Bu uzun göç tarihçesi, Fransa’ya komşularının çoğunda bulunmayan bir duruma yol açtı: ikinci hatta üçüncü kuşak göçmenler.
“Avrupa’nın geri kalanı, İsviçre ve, daha az ölçüde, Federal Almanya istisna kalmak koşuluyla, bu durumu aynı derecede yaşamıyor” diye yazıyor François Héran Le Temps des immigrés adlı kitapta. “Avrupa’nın güneyinde göç çok yakın tarihli bir olgu olduğundan sorun yaratma noktasında değil henüz.”

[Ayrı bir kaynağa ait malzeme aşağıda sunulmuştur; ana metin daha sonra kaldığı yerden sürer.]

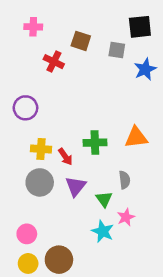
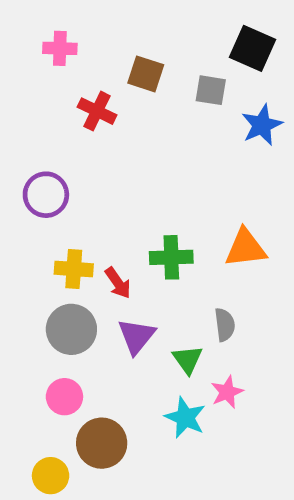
black square: (140, 27) -> (253, 48), turned 30
pink circle: (27, 234) -> (64, 397), moved
brown circle: (59, 260) -> (102, 443), moved

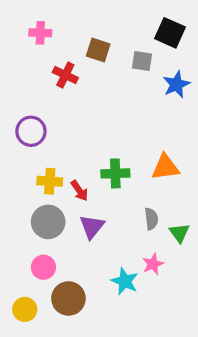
green triangle: (188, 360) -> (179, 233), moved
yellow circle: (51, 476) -> (25, 309), moved

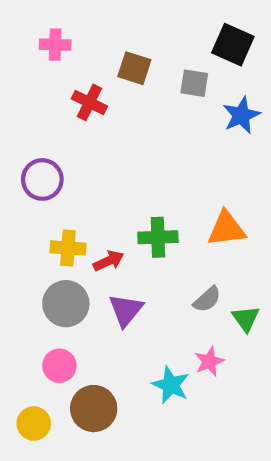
red arrow: (79, 191) -> (109, 261), turned -80
gray semicircle: (151, 219) -> (207, 299), turned 55

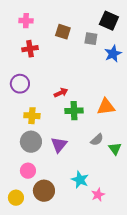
red cross: (89, 102) -> (30, 49), moved, turned -35
red arrow: (109, 261) -> (61, 93), moved
pink star: (209, 361) -> (98, 195), moved

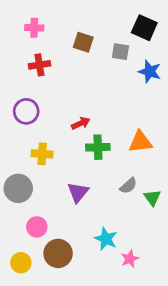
blue star: (113, 54) -> (150, 72), turned -30
gray circle: (31, 142) -> (18, 188), moved

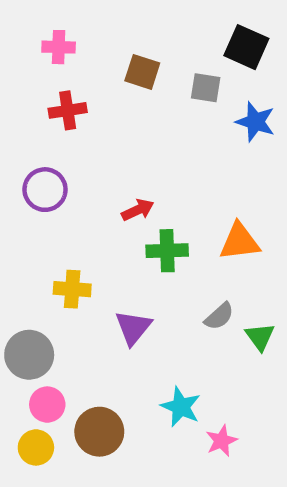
yellow cross: (42, 154) -> (72, 289), moved
gray circle: (18, 188) -> (29, 355), moved
pink circle: (37, 227) -> (47, 405), moved

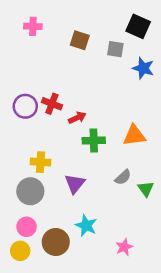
red cross: (68, 110) -> (52, 104), moved, turned 30
gray circle: (29, 355) -> (30, 191), moved
cyan star: (181, 407) -> (86, 226), moved

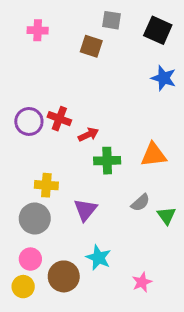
gray square: (115, 49) -> (111, 20), moved

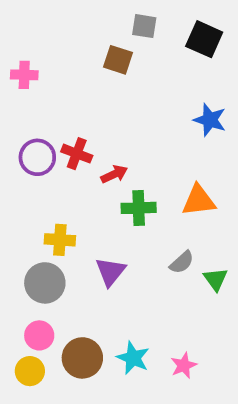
pink cross: (38, 30) -> (24, 75), moved
blue star: (164, 78) -> (210, 120), moved
cyan star: (98, 258) -> (133, 358), moved

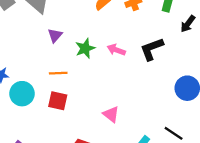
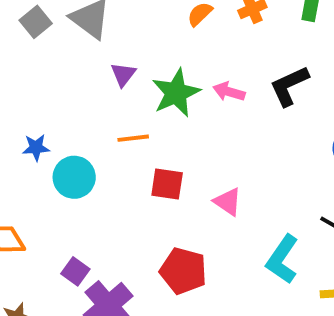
green star: (85, 48) -> (176, 93), size x1.4
red square: (58, 101) -> (167, 184), moved

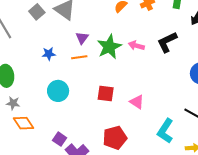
orange line: (133, 138) -> (79, 57), moved
blue star: (36, 148) -> (49, 54), moved
red pentagon: (183, 271) -> (115, 138), turned -30

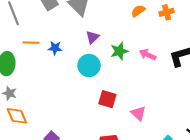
green star: (109, 47) -> (119, 51), size x0.7
orange line: (79, 57) -> (31, 43), moved
cyan circle: (58, 91) -> (89, 65), moved

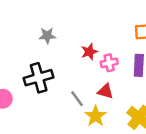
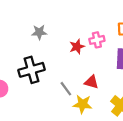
pink cross: (109, 63) -> (97, 40), moved
yellow star: (96, 116) -> (83, 104), turned -30

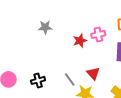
black cross: (32, 70) -> (38, 80), moved, size x0.6
red triangle: (91, 82) -> (93, 73), turned 32

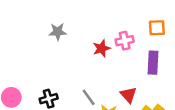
red triangle: (93, 73) -> (129, 95), moved

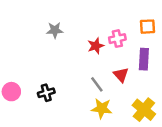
red triangle: (129, 95) -> (121, 75), moved
gray line: (89, 97) -> (97, 84), moved

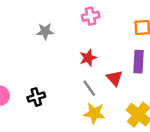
pink cross: (117, 39) -> (91, 16), moved
red star: (96, 46) -> (88, 58), moved

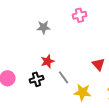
red star: (88, 58) -> (48, 61), moved
gray line: (89, 88) -> (64, 77), moved

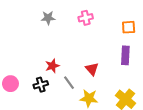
gray star: (44, 27) -> (48, 18), moved
red triangle: (99, 64) -> (92, 69), moved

Yıllar içinde, ikinci hatta üçüncü nesil göçmenler ülkenin görünümünü derinden şekillendirdiler, öyle ki birçok Fransız bu nedenle göçün artarak devam ettiği kanaatinde. Catherine Borrel ve Patrick Simon’un araştırmasına bakılırsa, ikinci ve sonraki göçmen nesillerine mensup kişiler 1999’da 4,5 milyonluk bir kitleye denk geliyordu: ikinci nesil toplam nüfusun %7,7’ini oluşturuyordu –ilk neslin oranıyla neredeyse aynı, %7,4. 1999’da Fransa’da yerleşik 58 milyonun, 9 milyonu ya doğrudan göçmendi, ya da sonraki nesil göçmenlerdendi.
2 yorum:
Fransa'da olup biten bu ulusal kimlik tartışmaları kısa süreli bir gündem ürünüdür.Sonuç alınması imkansızdır bana göre zira, arap kökenli vatandaşlar kimliklerini ulus üzerine değil din üzerine kuruyorlar.Fransız-müslüman kimliğiyle yaşıyorlar.Daha önce tarihte göç ettirilme düşüncesi önesürülmüş fakat Almanya'daki Türk vatandaşları kadar genç bir jenerasyon hikayesi değildir bu. Fransa'nın yıllar yılı yaptığı kolonici politikanın kaçınılmaz meyvesidir.Bugün eğer Marsilya-Cezayir Maçları'nda Fransız Milli Marşı'nı bir arap şarkıcı okuyorsa bundan şöyle bir sonuç çıkarmak gerekir: Fransa vatandaşlarını aynı potada fransız kimliği adı altında eritmiştir.Yapılabilecek yeni reformlar Sarkozy'nin söz verdiği küçük hayallerden ibarettir.Aksi halde Arap toplumunun reaksiyonu çok şiddetli olacaktır.
Saygılarıma,
Merve ARCASOY
Merve'ye teşekkür ediyorum. Sanırım Fransa'dan bildiriyor bize.O nedenle bir şey sormak istiyorum ben.
Bu Milli Marş meselesini biraz daha açar mısın? Marsilya-Cezayir değil de Fransa-Cezayir milli maçı demek istedin galiba. Onun dışında da, bir Arap kökenli Fransız vatandaşının -bilmiyorum güncel terimi nedir bunun Fransızcada- La Marseillaise söylemesi meselesinde tam olarak neyi kastettiğini biraz daha açığa kavuşturur musun? Bu noktadan Fransa'nın eritme politikasına nasıl ulaştığını anlamak açısından soruyorum soruyu.